Once or twice a year I like to look back and take stock. Instead of the end of the year, when most people reflect, fall is typically my season of self-assessment. Maybe it’s the change of seasons or maybe it’s the impending holidays and spending time with my family, but I find this exercise important for my own continued self-development. And so, with this in mind here are a few things I either learned or was reminded of so far in 2014.

1. Time management and delegation – I’ve always struggled with these, even when I worked in a professional setting I couldn’t allow myself to delegate work to other people. Now with my digital career, I still find myself doing all of the work instead of finding assistance with the small things. The result is a crazy amount of work and stress, some of which frankly isn’t needed. I think that in the next few months I’ll have to hire an assistant of some sort not to complete the meaningful work I do, but to help out with the nitpicky details.

2. Lighten up – This has ALWAYS been a problem for me; I remember my mom telling me that I needed a thicker skin. So while understanding the nature of this personality fault is nothing new for me, learning how to deal with it effectively is. Perhaps at age 38 I’m finally growing up, but I’ve noticed recently an ability to let more things fall of my back and to hold my tongue in instances I wouldn’t have just a few years ago. This may not be a big deal for most people, but for me it’s practically a psychological breakthrough.

3. There’s always more to be done – I often tell people that since my job change while I’ve never worked harder that I’ve also never been happier, which is true.

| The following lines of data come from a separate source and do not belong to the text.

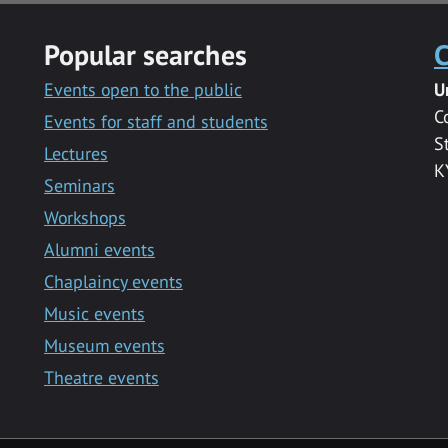
Popular searches
C
Events open to the public
U
C
Events for staff and students
S
Lectures
K
Seminars
Workshops
Alumni events
Chaplaincy events
Music events
Museum events
Theatre events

If I’m awake I’m usually working which has become a bit of an issue. I need to realize that just because there is more work to be done, that doesn’t necessarily mean that it has to be done right away. Everyone is busy and there is always something everyone could be doing, but that doesn’t mean it’s critical they do so. Which brings me to my next point…

Monkey Mia, Australia

4. Relax – It is fairly ironic that someone who travels and highlights destinations around the world needs to relax, but it’s true. I’ve been feeling a little worn thin and I absolutely have to be more selfish and learn how to take some personal time. It’s something I don’t do enough of and I’m afraid that if I don’t I may end up resenting my new, dream job, which is something I want to avoid at all costs. I think we can all probably relate to this though, most of us don’t relax enough and quite honestly, it’s the best thing we could probably do for our health, both physical and mental.

5. Can’t be everything to everyone – This relates to a few of my other points, but I’ve definitely learned the dangers of overextending oneself. I’m essentially a freelancer, a freelance writer, marketer and consultant. A freelancer’s mentality is very much geared towards taking money when it’s presented, in case you don’t have another opportunity for a while. For me that meant saying yes to far too many opportunities and around May I had to stand back, reassess and say no to several folks. It wasn’t easy, but it was necessary. If I continued to try to do too much, all of my work would have suffered leaving everyone dissatisfied.

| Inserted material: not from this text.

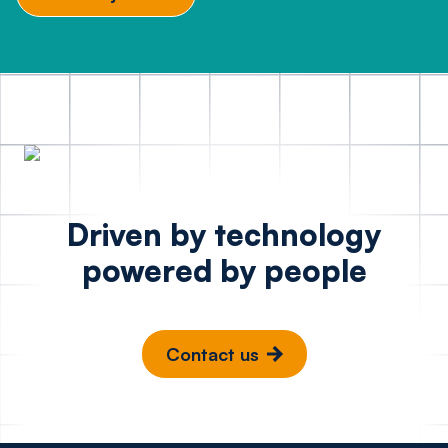
Driven by technology
powered by people
Contact us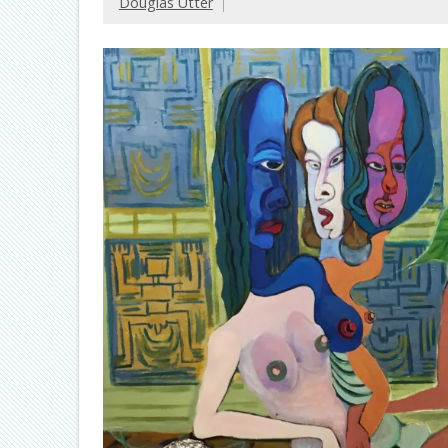
Douglas Utter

6. Attitude is everything – I am definitely NOT a new age, hippy dippy type of person but this year I began to appreciate the fact that one’s attitude and outlook on life is an essential component to success. Look around at your friends. Do the people who complain and whine always seem to have bad things happen to them? What about those happy more optimistic people, everything seems to go their way, doesn’t it? This isn’t a coincidence and indeed one’s attitude becomes a self-fulfilling prophecy when it comes to success. If you never expect anything good to happen, it never will.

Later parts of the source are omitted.